Backtesting: The Discipline of Honest Historical Inquiry

Every event, seen from the outside, appears unique. The behavioral signatures beneath them are ancient. Studying human history with honest neutrality means studying the one force that holds constant across time: how human beings respond to uncertainty, opportunity, and fear.

This study, applied to the historical price record with defined rules and measured accountability, is what the systematic trading world calls backtesting.

Paul Tudor Jones demonstrated this in 1987. His research director, Peter Borish, overlaid the 1929 pre-crash market trajectory onto the 1987 market and found structural similarity between both periods. Parabolic run ups driven by optimism over fundamentals. They positioned with put options on equity indexes. When Black Monday arrived on October 19, 1987, the Dow dropped 22.61% in a single day.

Tudor Investment tripled their money. The reason matters more than the outcome. Jones studied the historical pattern, recognized structural similarity, and prepared with guardrails. The team looked for structural rhyme across history, and they sized their positions to survive in case they were wrong.

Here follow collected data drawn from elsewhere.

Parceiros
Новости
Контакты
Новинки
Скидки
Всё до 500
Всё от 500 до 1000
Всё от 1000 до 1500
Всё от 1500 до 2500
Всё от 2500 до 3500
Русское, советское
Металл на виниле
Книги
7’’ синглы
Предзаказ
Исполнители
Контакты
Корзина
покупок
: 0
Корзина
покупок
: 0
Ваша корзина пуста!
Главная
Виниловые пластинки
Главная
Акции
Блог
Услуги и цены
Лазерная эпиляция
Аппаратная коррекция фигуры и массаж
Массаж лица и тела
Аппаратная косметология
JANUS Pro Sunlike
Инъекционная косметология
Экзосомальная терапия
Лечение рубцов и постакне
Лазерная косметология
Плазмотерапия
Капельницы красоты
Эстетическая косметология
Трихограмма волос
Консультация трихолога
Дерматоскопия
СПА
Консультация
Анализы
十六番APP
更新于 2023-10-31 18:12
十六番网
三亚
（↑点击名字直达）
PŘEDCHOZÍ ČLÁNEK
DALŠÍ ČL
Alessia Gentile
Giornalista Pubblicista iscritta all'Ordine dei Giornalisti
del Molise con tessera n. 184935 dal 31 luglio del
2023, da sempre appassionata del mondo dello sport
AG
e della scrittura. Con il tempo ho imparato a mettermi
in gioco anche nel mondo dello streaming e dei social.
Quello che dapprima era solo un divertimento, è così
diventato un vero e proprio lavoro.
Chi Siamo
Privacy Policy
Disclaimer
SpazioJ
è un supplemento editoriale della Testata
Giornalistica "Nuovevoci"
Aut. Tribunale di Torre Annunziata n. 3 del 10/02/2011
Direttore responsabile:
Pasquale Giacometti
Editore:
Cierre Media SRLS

Paul Tudor Jones and Crowds outside the New York Stock Exchange, 1929

Paul Tudor Jones, 2006. His 1987 positioning came from historical pattern recognition, backed by position sizing that assumed the possibility of being incorrect.

Crowds outside the New York Stock Exchange, 1929. The outer architecture transforms. The inner behavioral sequence persists across generations.

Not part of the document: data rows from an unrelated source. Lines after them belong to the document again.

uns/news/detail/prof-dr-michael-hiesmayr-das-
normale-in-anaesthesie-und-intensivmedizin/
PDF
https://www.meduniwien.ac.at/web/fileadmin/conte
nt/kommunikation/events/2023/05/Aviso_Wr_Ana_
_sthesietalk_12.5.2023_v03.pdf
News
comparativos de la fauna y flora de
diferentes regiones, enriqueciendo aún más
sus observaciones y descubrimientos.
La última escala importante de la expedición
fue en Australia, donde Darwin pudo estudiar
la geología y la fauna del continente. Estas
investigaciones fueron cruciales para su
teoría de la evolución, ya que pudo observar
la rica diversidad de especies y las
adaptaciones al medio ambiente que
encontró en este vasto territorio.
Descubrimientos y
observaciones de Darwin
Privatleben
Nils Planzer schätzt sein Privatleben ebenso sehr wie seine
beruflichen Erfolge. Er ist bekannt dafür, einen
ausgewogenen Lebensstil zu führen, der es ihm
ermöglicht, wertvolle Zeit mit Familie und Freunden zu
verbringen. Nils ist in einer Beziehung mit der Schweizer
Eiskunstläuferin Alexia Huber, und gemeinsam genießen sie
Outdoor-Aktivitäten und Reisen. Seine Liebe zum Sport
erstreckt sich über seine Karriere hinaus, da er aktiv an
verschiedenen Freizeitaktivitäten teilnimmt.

Backtesting, operating at its highest level, is a defined observation about recurring human behavior applied to a current market condition, measured against the historical record, and backed by position sizing that accounts for the possibility of being incorrect.

Chapter One

Backtesting is the practice of applying a defined set of trading rules to historical price data and observing what would have happened. A strategy with specific conditions, when to enter, when to exit, how to size the position, gets applied to a historical data set as though the trader is living through it in real time with no knowledge of what comes next. Every trade, every win, every loss, every drawdown gets recorded.

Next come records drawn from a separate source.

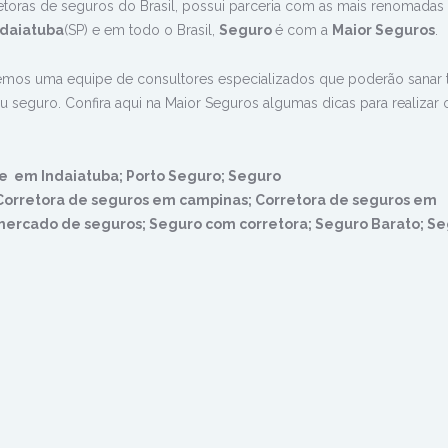
etoras de seguros do Brasil, possui parceria com as mais renomadas
ndaiatuba
(SP) e em todo o Brasil,
Seguro
é com a
Maior Seguros
.
emos uma equipe de consultores especializados que poderão sanar 
u seguro. Confira aqui na Maior Seguros algumas dicas para realizar 
 em Indaiatuba; Porto Seguro; Seguro
Corretora de seguros em campinas; Corretora de seguros em
o mercado de seguros; Seguro com corretora; Seguro Barato; S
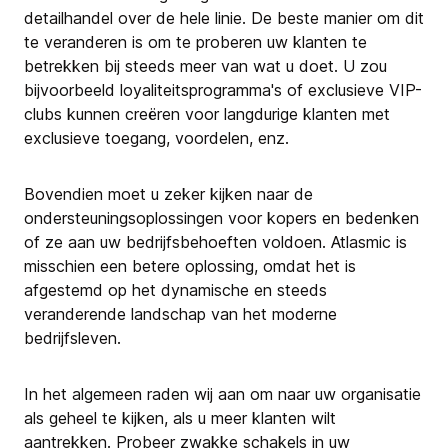
detailhandel over de hele linie. De beste manier om dit
te veranderen is om te proberen uw klanten te
betrekken bij steeds meer van wat u doet. U zou
bijvoorbeeld loyaliteitsprogramma's of exclusieve VIP-
clubs kunnen creëren voor langdurige klanten met
exclusieve toegang, voordelen, enz.
Bovendien moet u zeker kijken naar de
ondersteuningsoplossingen voor kopers en bedenken
of ze aan uw bedrijfsbehoeften voldoen. Atlasmic is
misschien een betere oplossing, omdat het is
afgestemd op het dynamische en steeds
veranderende landschap van het moderne
bedrijfsleven.
In het algemeen raden wij aan om naar uw organisatie
als geheel te kijken, als u meer klanten wilt
aantrekken. Probeer zwakke schakels in uw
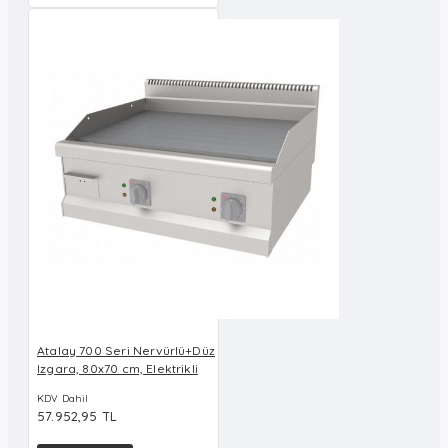
Atalay 700 Seri Nervürlü+Düz
Izgara, 80x70 cm, Elektrikli
KDV Dahil
57.952,95 TL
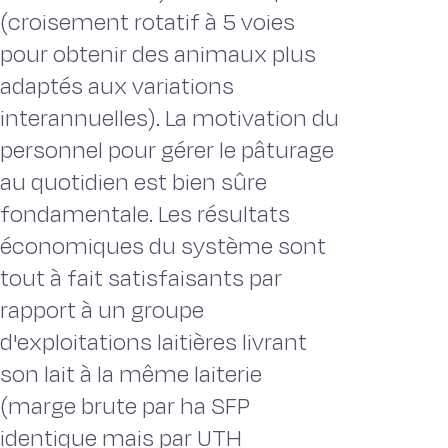
(croisement rotatif à 5 voies
pour obtenir des animaux plus
adaptés aux variations
interannuelles). La motivation du
personnel pour gérer le pâturage
au quotidien est bien sûre
fondamentale. Les résultats
économiques du système sont
tout à fait satisfaisants par
rapport à un groupe
d'exploitations laitières livrant
son lait à la même laiterie
(marge brute par ha SFP
identique mais par UTH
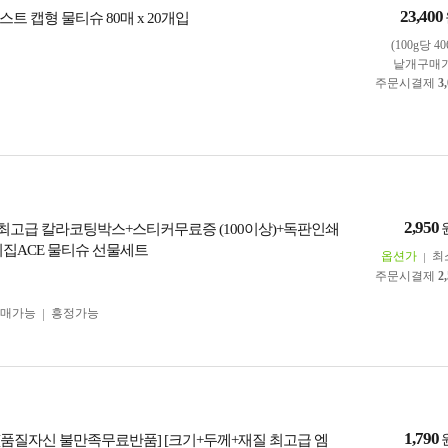
23,400
트 캡형 물티슈 80매 x 20개입
(100g당 4
낱개구매
주문시결제
3
2,950
킹] 최고급 칼라코팅박스+스티커무료증 (100이상)+독판인쇄
우리집ACE 물티슈 선물세트
옵션가
최
주문시결제
2
구매가능
흥정가능
1,790
] [품질자신 불만족무료반품] [크기+두께+재질 최고급 엠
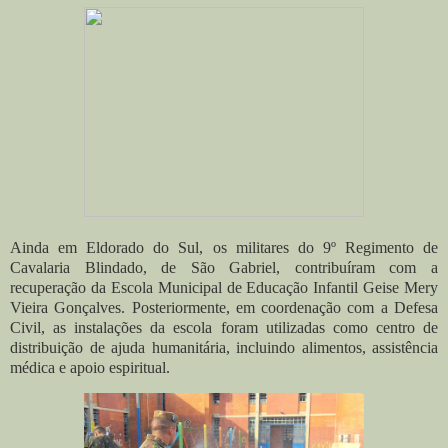
Ainda em Eldorado do Sul, os militares do 9º Regimento de
Cavalaria Blindado, de São Gabriel, contribuíram com a
recuperação da Escola Municipal de Educação Infantil Geise Mery
Vieira Gonçalves. Posteriormente, em coordenação com a Defesa
Civil, as instalações da escola foram utilizadas como centro de
distribuição de ajuda humanitária, incluindo alimentos, assistência
médica e apoio espiritual.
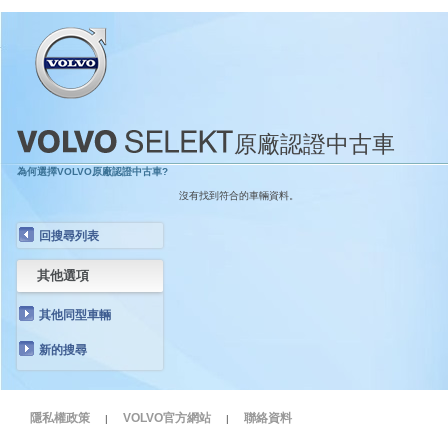
原廠認證中古車
為何選擇VOLVO原廠認證中古車?
沒有找到符合的車輛資料。
回搜尋列表
其他選項
其他同型車輛
新的搜尋
隱私權政策
VOLVO官方網站
聯絡資料
|
|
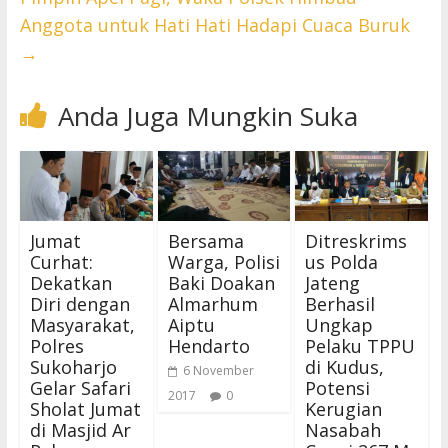
Anggota untuk Hati Hati Hadapi Cuaca Buruk
→
Anda Juga Mungkin Suka
Jumat
Bersama
Ditreskrims
Curhat:
Warga, Polisi
us Polda
Dekatkan
Baki Doakan
Jateng
Diri dengan
Almarhum
Berhasil
Masyarakat,
Aiptu
Ungkap
Polres
Hendarto
Pelaku TPPU
Sukoharjo
di Kudus,
6 November
Gelar Safari
Potensi
2017
0
Sholat Jumat
Kerugian
di Masjid Ar
Nasabah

The output is a measurement. How did this set of rules interact with this set of market conditions?

The backtest is where the theoretical becomes empirical. It tells whether defined rules have demonstrated, under rigorous conditions, that they capture something genuine in the behavioral record.

A deeper question lives beneath the mechanics. Why would patterns from fifty years ago, or five hundred years ago, carry any information about markets today? The instruments have changed. The technology has changed. The speed of information flow has transformed beyond recognition.

A Cotton Office in New Orleans by Edgar Degas, 1873 and Flora's Wagon of Fools by Hendrik Gerritsz Pot, c.1637

A Cotton Office in New Orleans, Edgar Degas, 1873. Fear operated in these rooms the same way it operates in electronic markets today.

Flora’s Wagon of Fools, Hendrik Gerritsz Pot, c.1637. Euphoria overextends in the same sequence it followed during the tulip mania of 1637.

The outer architecture has transformed completely across generations. The inner architecture remains. Collective human behavior follows structural patterns across time because the consciousness driving it operates on the same principles it always has. A backtest works because the record beneath the price data is a record of human response, and human response at the collective level holds constant across centuries even as every surface condition transforms.

“History doesn’t repeat itself, but it often rhymes.”

Attributed to Mark Twain · The principle that makes backtesting possible

The Mirror

Narcissus by Caravaggio, c.1597-1599 — The myth of overfitting

Narcissus, Caravaggio (c. 1597–1599). The myth of falling in love with your own reflection carries a direct parallel to overfitting. A strategy that only sees what it wants to see in the data has already begun to drown.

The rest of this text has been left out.